The answer is to be the lines below that lie between the line holding "Emerging Trends in" and the line holding "randomly from the", inclusive, transcribed exactly and free of pictures.

DATA EXTRACT: Begin

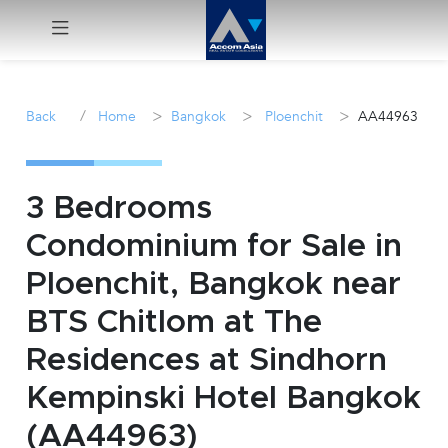
Menu
/
>
>
>
Back
Home
Bangkok
Ploenchit
AA44963
Rent
Sale
3 Bedrooms
Condominium for Sale in
Manage
Ploenchit, Bangkok near
Career
BTS Chitlom at The
Residences at Sindhorn
Join
Us !
Kempinski Hotel Bangkok
(AA44963)
inquiry@accomasia.co.th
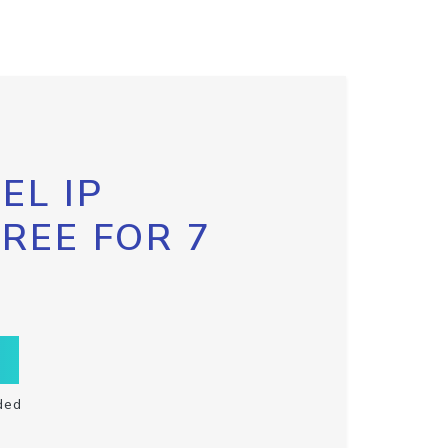
EL IP
FREE FOR 7
ded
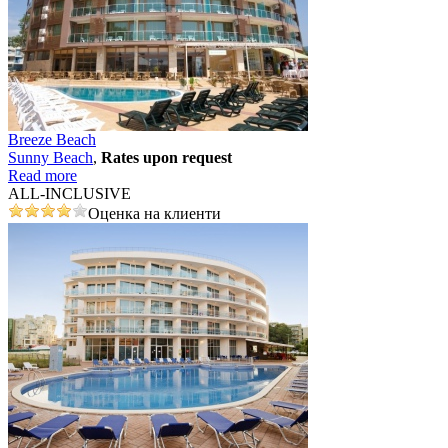
Breeze Beach
Sunny Beach
,
Rates upon request
Read more
ALL-INCLUSIVE
Оценка на клиенти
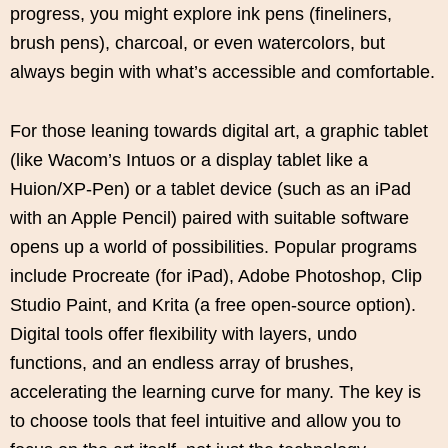
progress, you might explore ink pens (fineliners,
brush pens), charcoal, or even watercolors, but
always begin with what’s accessible and comfortable.
For those leaning towards digital art, a graphic tablet
(like Wacom’s Intuos or a display tablet like a
Huion/XP-Pen) or a tablet device (such as an iPad
with an Apple Pencil) paired with suitable software
opens up a world of possibilities. Popular programs
include Procreate (for iPad), Adobe Photoshop, Clip
Studio Paint, and Krita (a free open-source option).
Digital tools offer flexibility with layers, undo
functions, and an endless array of brushes,
accelerating the learning curve for many. The key is
to choose tools that feel intuitive and allow you to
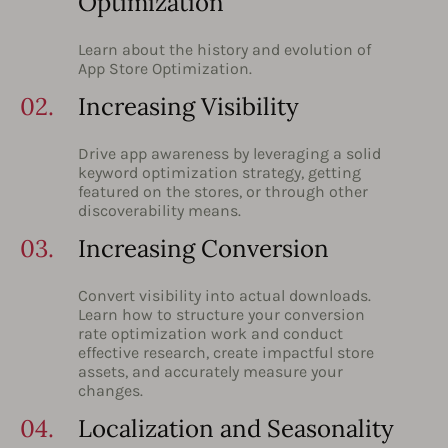
Optimization
Learn about the history and evolution of
App Store Optimization.
02.
Increasing Visibility
Drive app awareness by leveraging a solid
keyword optimization strategy, getting
featured on the stores, or through other
discoverability means.
03.
Increasing Conversion
Convert visibility into actual downloads.
Learn how to structure your conversion
rate optimization work and conduct
effective research, create impactful store
assets, and accurately measure your
changes.
04.
Localization and Seasonality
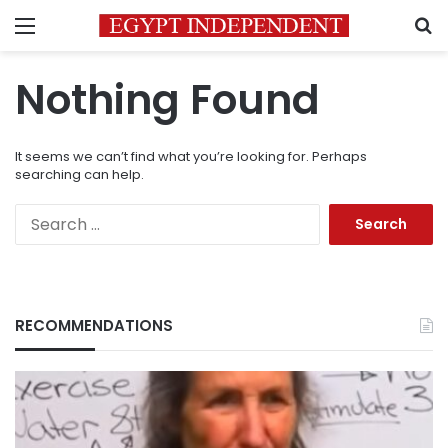
Menu
S
Nothing Found
It seems we can’t find what you’re looking for. Perhaps
searching can help.
Search
for:
RECOMMENDATIONS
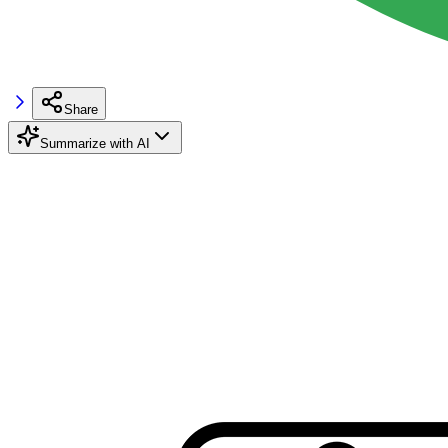
Share
Summarize with AI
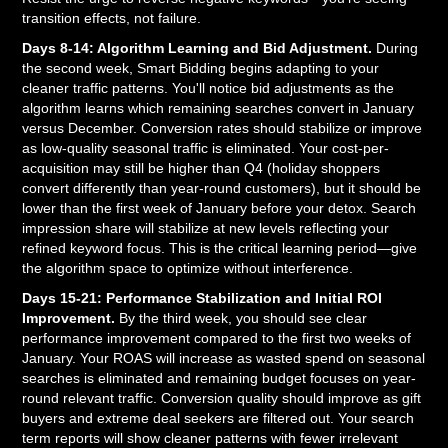
transition effects, not failure.
Days 8-14: Algorithm Learning and Bid Adjustment.
During
the second week, Smart Bidding begins adapting to your
cleaner traffic patterns. You'll notice bid adjustments as the
algorithm learns which remaining searches convert in January
versus December. Conversion rates should stabilize or improve
as low-quality seasonal traffic is eliminated. Your cost-per-
acquisition may still be higher than Q4 (holiday shoppers
convert differently than year-round customers), but it should be
lower than the first week of January before your detox. Search
impression share will stabilize at new levels reflecting your
refined keyword focus. This is the critical learning period—give
the algorithm space to optimize without interference.
Days 15-21: Performance Stabilization and Initial ROI
Improvement.
By the third week, you should see clear
performance improvement compared to the first two weeks of
January. Your ROAS will increase as wasted spend on seasonal
searches is eliminated and remaining budget focuses on year-
round relevant traffic. Conversion quality should improve as gift
buyers and extreme deal seekers are filtered out. Your search
term reports will show cleaner patterns with fewer irrelevant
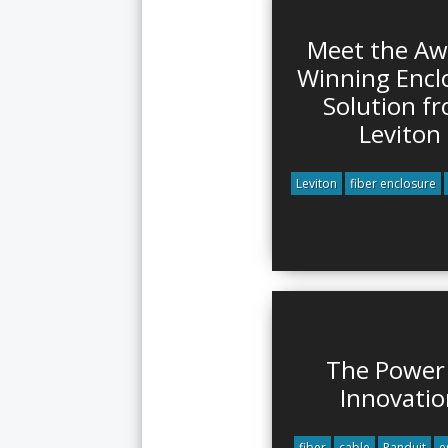
Meet the Aw
Winning Encl
Solution f
Leviton
Leviton
fiber enclosure
The Power
Innovatio
fiber
cable
Panduit
e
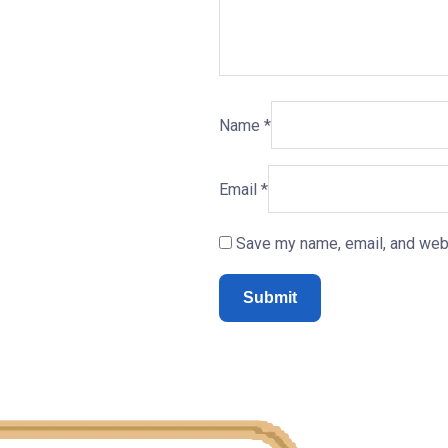
Name
*
Email
*
Save my name, email, and webs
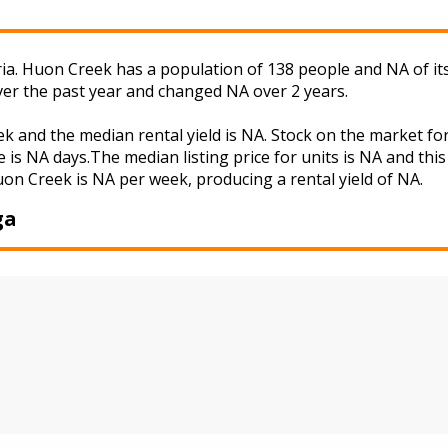
ia. Huon Creek has a population of 138 people and NA of it
ver the past year and changed NA over 2 years.
ek and the median rental yield is NA. Stock on the market
 is NA days.The median listing price for units is NA and th
uon Creek is NA per week, producing a rental yield of NA.
ga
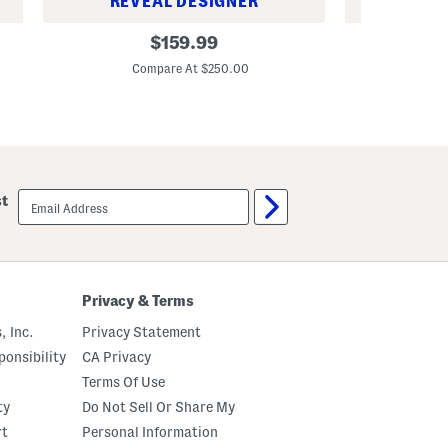
REVEAL DESIGNER
REV
M
M
original
$
159.99
e
e
price:
n
n
Compare At $250.00
Co
'
'
s
s
L
L
e
e
a
a
t
t
h
h
e
e
email
r
r
st
sign
S
F
up
i
l
d
y
n
n
e
n
y
S
Privacy & Terms
L
p
o
o
, Inc.
Privacy Statement
a
r
f
t
onsibility
CA Privacy
e
C
r
a
Terms Of Use
s
s
ty
Do Not Sell Or Share My
W
u
i
a
rt
Personal Information
t
l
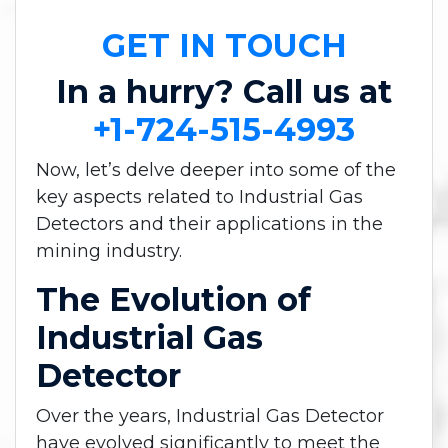
GET IN TOUCH
In a hurry? Call us at
+1-724-515-4993
Now, let’s delve deeper into some of the
key aspects related to Industrial Gas
Detectors and their applications in the
mining industry.
The Evolution of
Industrial Gas
Detector
Over the years, Industrial Gas Detector
have evolved significantly to meet the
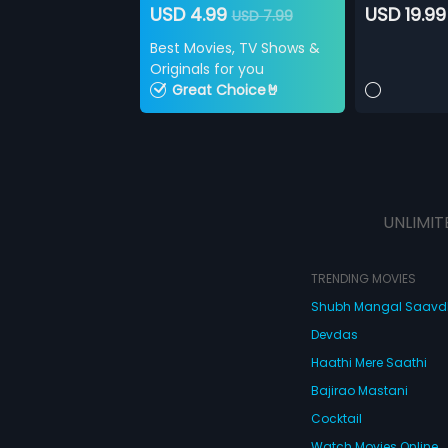
USD 4.99
USD 19.99
USD 7.99
Best Movies, TV Shows &
Originals for you
Great Choice🤘
UNLIMIT
TRENDING MOVIES
Shubh Mangal Saav
Devdas
Haathi Mere Saathi
Bajirao Mastani
Cocktail
Watch Movies Online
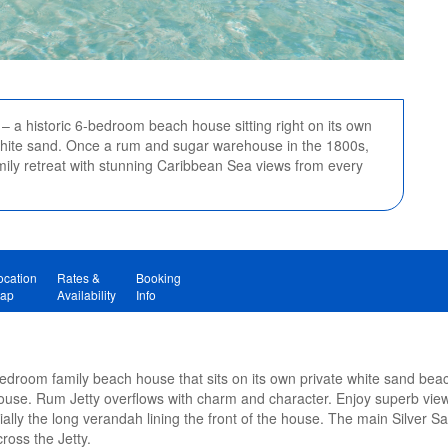
– a historic 6-bedroom beach house sitting right on its own
 white sand. Once a rum and sugar warehouse in the 1800s,
mily retreat with stunning Caribbean Sea views from every
ocation
Rates &
Booking
ap
Availability
Info
bedroom family beach house that sits on its own private white sand beac
use. Rum Jetty overflows with charm and character. Enjoy superb vie
ally the long verandah lining the front of the house. The main Silver 
cross the Jetty.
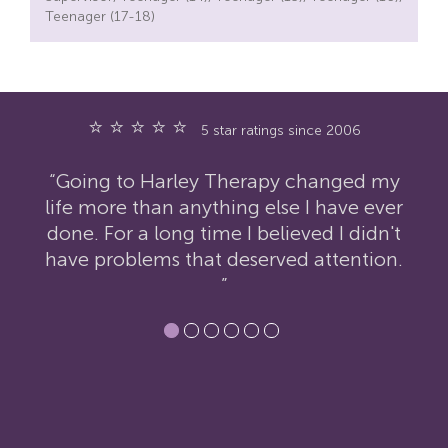
Teenager (17-18)
⭐ ⭐ ⭐ ⭐ ⭐
5 star ratings since 2006
ed my
“I have nothing but praise for Harley
e ever
Therapy. I was extremely reluctant to
idn't
contact them but the therapy has had
tion.
an incredibly positive impact on my
life.”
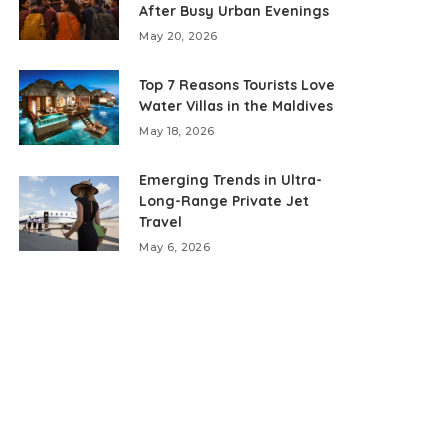
After Busy Urban Evenings
May 20, 2026
Top 7 Reasons Tourists Love
Water Villas in the Maldives
May 18, 2026
Emerging Trends in Ultra-
Long-Range Private Jet
Travel
May 6, 2026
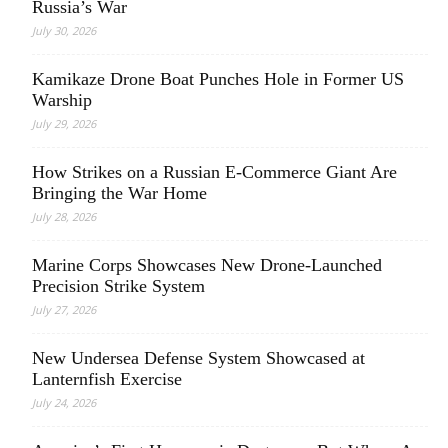
Russia’s War
July 30, 2026
Kamikaze Drone Boat Punches Hole in Former US
Warship
July 29, 2026
How Strikes on a Russian E-Commerce Giant Are
Bringing the War Home
July 28, 2026
Marine Corps Showcases New Drone-Launched
Precision Strike System
July 27, 2026
New Undersea Defense System Showcased at
Lanternfish Exercise
July 24, 2026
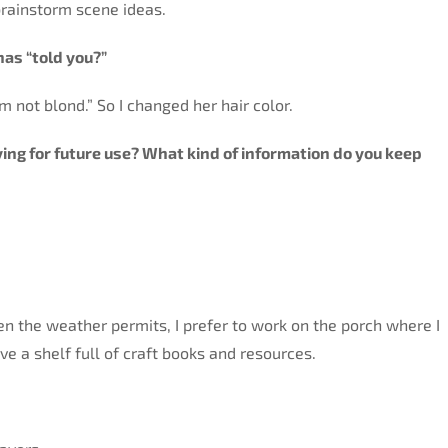
 brainstorm scene ideas.
has “told you?”
’m not blond.” So I changed her hair color.
aving for future use? What kind of information do you keep
n the weather permits, I prefer to work on the porch where I
e a shelf full of craft books and resources.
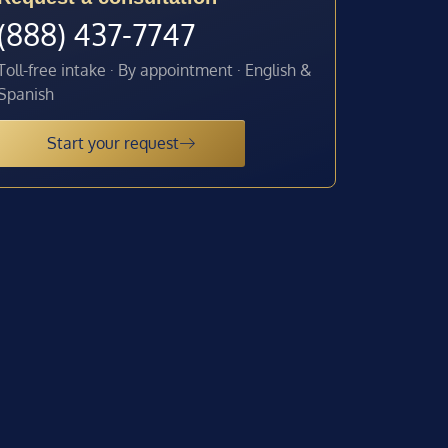
(888) 437-7747
Toll-free intake · By appointment · English &
Spanish
Start your request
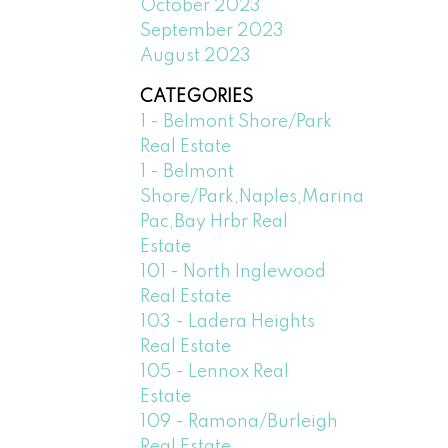
October 2023
September 2023
August 2023
CATEGORIES
1 - Belmont Shore/Park
Real Estate
1 - Belmont
Shore/Park,Naples,Marina
Pac,Bay Hrbr Real
Estate
101 - North Inglewood
Real Estate
103 - Ladera Heights
Real Estate
105 - Lennox Real
Estate
109 - Ramona/Burleigh
Real Estate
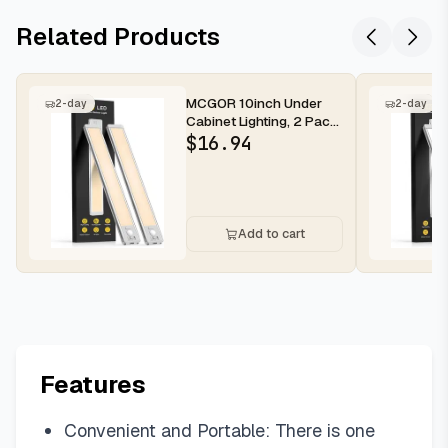
Related Products
MCGOR 10inch Under
2-day
2-day
Cabinet Lighting, 2 Pack
Rechargeable Motion
$
16.94
Sensor...
Add to cart
Features
Convenient and Portable: There is one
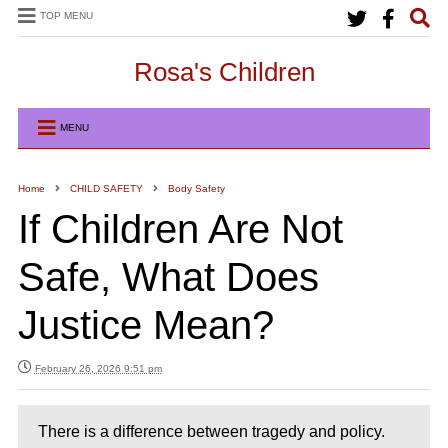
TOP MENU
Rosa's Children
MENU
Home
CHILD SAFETY
Body Safety
If Children Are Not
Safe, What Does
Justice Mean?
February 26, 2026 9:51 pm
There is a difference between tragedy and policy.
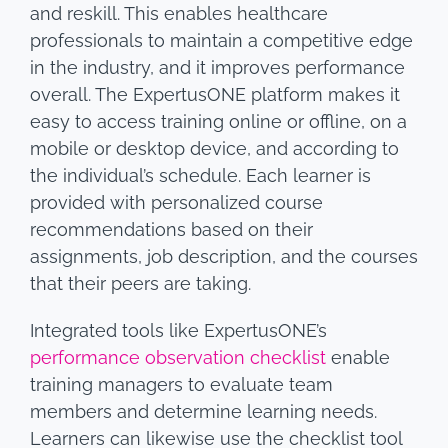
and reskill. This enables healthcare
professionals to maintain a competitive edge
in the industry, and it improves performance
overall. The ExpertusONE platform makes it
easy to access training online or offline, on a
mobile or desktop device, and according to
the individual’s schedule. Each learner is
provided with personalized course
recommendations based on their
assignments, job description, and the courses
that their peers are taking.
Integrated tools like ExpertusONE’s
performance observation checklist
enable
training managers to evaluate team
members and determine learning needs.
Learners can likewise use the checklist tool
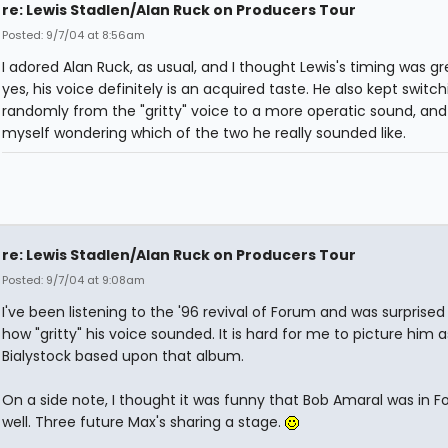
re: Lewis Stadlen/Alan Ruck on Producers Tour
Posted: 9/7/04 at 8:56am
I adored Alan Ruck, as usual, and I thought Lewis's timing was gr
yes, his voice definitely is an acquired taste. He also kept switch
randomly from the "gritty" voice to a more operatic sound, and
myself wondering which of the two he really sounded like.
re: Lewis Stadlen/Alan Ruck on Producers Tour
Posted: 9/7/04 at 9:08am
I've been listening to the '96 revival of Forum and was surprised 
how "gritty" his voice sounded. It is hard for me to picture him 
Bialystock based upon that album.
On a side note, I thought it was funny that Bob Amaral was in 
well. Three future Max's sharing a stage.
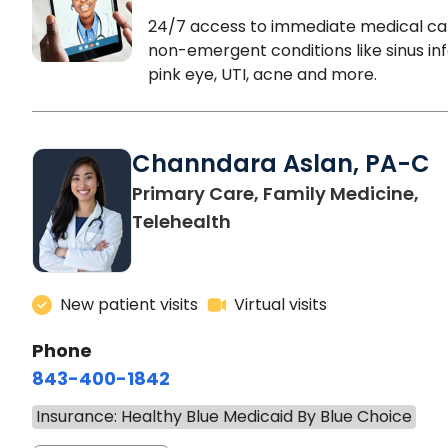
24/7 access to immediate medical ca
non-emergent conditions like sinus inf
pink eye, UTI, acne and more.
Channdara Aslan, PA-C
Primary Care, Family Medicine,
Telehealth
New patient visits
Virtual visits
Phone
843-400-1842
Insurance: Healthy Blue Medicaid By Blue Choice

DATA EXTRACT: End

OUTPUT OF THE EXERCISE »
Emerging Trends in Ultra-
Long-Range Private Jet
Travel
May 6, 2026
Russia’s War
July 30, 2026
Kamikaze Drone Boat Punches Hole in Former US
Warship
July 29, 2026
How Strikes on a Russian E-Commerce Giant Are
Bringing the War Home
July 28, 2026
Marine Corps Showcases New Drone-Launched
Precision Strike System
July 27, 2026
New Undersea Defense System Showcased at
Lanternfish Exercise
July 24, 2026
 brainstorm scene ideas.
has “told you?”
’m not blond.” So I changed her hair color.
aving for future use? What kind of information do you keep
n the weather permits, I prefer to work on the porch where I
e a shelf full of craft books and resources.
(888) 437-7747
Toll-free intake · By appointment · English &
Spanish
Start your request
October 2023
September 2023
August 2023
CATEGORIES
1 - Belmont Shore/Park
Real Estate
1 - Belmont
Shore/Park,Naples,Marina
Pac,Bay Hrbr Real
Estate
101 - North Inglewood
Real Estate
103 - Ladera Heights
Real Estate
105 - Lennox Real
Estate
109 - Ramona/Burleigh
Real Estate
Related Products
MCGOR 10inch Under
2-day
2-day
Cabinet Lighting, 2 Pack
Rechargeable Motion
$
16.94
Sensor...
Add to cart
Features
Convenient and Portable: There is one
TOP MENU
Rosa's Children
MENU
Home
CHILD SAFETY
Body Safety
If Children Are Not
Safe, What Does
Justice Mean?
February 26, 2026 9:51 pm
There is a difference between tragedy and policy.
and reskill. This enables healthcare
professionals to maintain a competitive edge
in the industry, and it improves performance
overall. The ExpertusONE platform makes it
easy to access training online or offline, on a
mobile or desktop device, and according to
the individual’s schedule. Each learner is
provided with personalized course
recommendations based on their
assignments, job description, and the courses
that their peers are taking.
Integrated tools like ExpertusONE’s
performance observation checklist
enable
training managers to evaluate team
members and determine learning needs.
Learners can likewise use the checklist tool
re: Lewis Stadlen/Alan Ruck on Producers Tour
Posted: 9/7/04 at 8:56am
I adored Alan Ruck, as usual, and I thought Lewis's timing was gr
yes, his voice definitely is an acquired taste. He also kept switch
randomly from the "gritty" voice to a more operatic sound, and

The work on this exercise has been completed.